Since the beginning of the pandemic, Senator Warren has been working to ensure racial equity in the federal response to COVID-19.
- In March, Senator Warren and her colleagues wrote to Health & Human Services Secretary Azar urging the agency to collect racial and ethnic demographic data on COVID-19 testing and treatment.
- In April, Senator Warren led her colleagues in introducing bicameral legislation to require the federal government to collect and report coronavirus demographic data, including race and ethnicity.
- While questioning Eugene A. Woods, President and Chief Executive Officer of Atrium Health, at a Special Committee on Aging hearing, Senator Warren highlighted the importance of collecting race and ethnicity data to address the disproportionate impact of COVID-19 on seniors of color.
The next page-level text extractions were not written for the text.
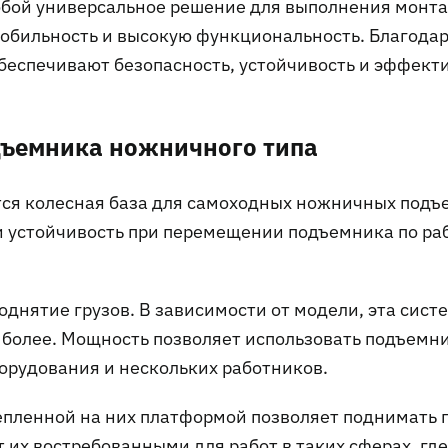
бой универсальное решение для выполнения монт
 мобильность и высокую функциональность. Благодар
беспечивают безопасность, устойчивость и эффект
дъемника ножничного типа
тся колесная база для самоходных ножничных подъ
и устойчивость при перемещении подъемника по ра
однятие грузов. В зависимости от модели, эта сист
и более. Мощность позволяет использовать подъемн
орудования и нескольких работников.
епленной на них платформой позволяет поднимать 
т их востребованными для работ в таких сферах, где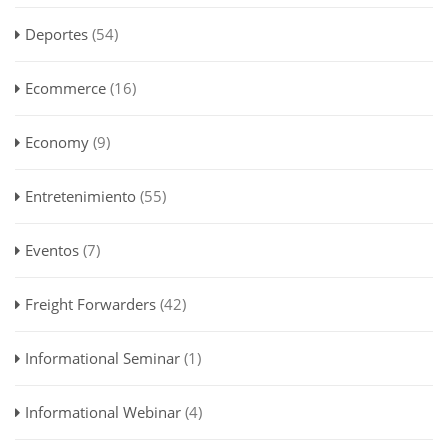
Deportes
(54)
Ecommerce
(16)
Economy
(9)
Entretenimiento
(55)
Eventos
(7)
Freight Forwarders
(42)
Informational Seminar
(1)
Informational Webinar
(4)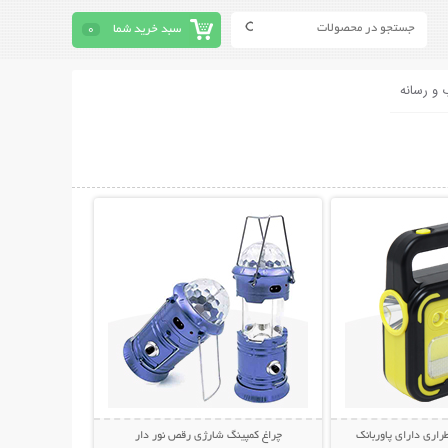
سبد خرید شما
0
 و رسانه
حات بیشتر
نمایش توضیحات بیشتر
راری دارای پاوربانک
چراغ کمپینگ شارژی رقص نور دار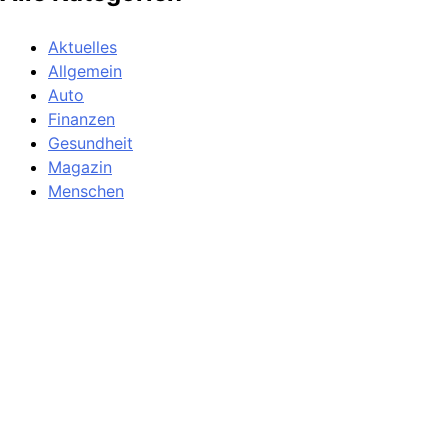
Aktuelles
Allgemein
Auto
Finanzen
Gesundheit
Magazin
Menschen
Politik
Reisen
Sport
Testberichte
Wirtschaft
Wissen
© SAZ AKTUELL
Werbung
Datenschutzerklärung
- Along with her colleagues, Senator Warren sent a letter to the CDC and the Centers for Medicare and Medicaid Services (CMS) urging them to begin collecting and publicly releasing demographic data on residents and workers of nursing homes who are diagnosed with COVID-19.
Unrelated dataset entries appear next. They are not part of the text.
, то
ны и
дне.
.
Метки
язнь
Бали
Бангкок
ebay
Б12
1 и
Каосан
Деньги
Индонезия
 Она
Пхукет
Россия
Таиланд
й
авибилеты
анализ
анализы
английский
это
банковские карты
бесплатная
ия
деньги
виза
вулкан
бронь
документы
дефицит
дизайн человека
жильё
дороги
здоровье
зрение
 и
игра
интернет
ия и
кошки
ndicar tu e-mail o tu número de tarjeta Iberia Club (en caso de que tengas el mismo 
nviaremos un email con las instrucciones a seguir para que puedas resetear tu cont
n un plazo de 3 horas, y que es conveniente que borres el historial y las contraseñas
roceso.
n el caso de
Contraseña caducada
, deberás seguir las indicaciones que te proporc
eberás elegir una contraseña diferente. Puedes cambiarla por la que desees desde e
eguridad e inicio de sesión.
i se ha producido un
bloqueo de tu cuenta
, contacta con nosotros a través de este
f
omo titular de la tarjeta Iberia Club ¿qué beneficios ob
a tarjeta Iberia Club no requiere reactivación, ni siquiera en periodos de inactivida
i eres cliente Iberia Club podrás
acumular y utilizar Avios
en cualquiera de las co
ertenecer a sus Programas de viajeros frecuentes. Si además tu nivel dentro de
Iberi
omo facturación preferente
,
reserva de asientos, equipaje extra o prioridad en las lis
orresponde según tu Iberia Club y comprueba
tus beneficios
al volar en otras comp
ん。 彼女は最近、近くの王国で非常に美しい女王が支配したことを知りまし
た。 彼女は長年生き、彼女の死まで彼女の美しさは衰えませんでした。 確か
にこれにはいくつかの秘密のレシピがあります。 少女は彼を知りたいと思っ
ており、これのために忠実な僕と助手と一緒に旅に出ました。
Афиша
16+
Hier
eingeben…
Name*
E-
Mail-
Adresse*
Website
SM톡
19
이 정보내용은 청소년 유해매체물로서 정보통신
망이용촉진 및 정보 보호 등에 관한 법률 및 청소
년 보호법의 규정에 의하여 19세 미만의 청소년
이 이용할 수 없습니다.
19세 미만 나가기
- Senator Warren and Congresswoman Underwood (D-Ill.) introduced the Maternal Health Pandemic Response Act to improve research and data collection, safeguard the health of pregnant and postpartum individuals, and dedicate resources to combat the maternal mortality and morbidity crisis during the COVID-19 pandemic.
- Alongside Senators Murray, Booker and House colleagues, Senator Warren introduced the Corrections Data Transparency Act to require the Federal Bureau of Prisons, the United States Marshals Service, and state governments to collect and publicly report detailed data about COVID-19 in federal, state, and local correctional facilities.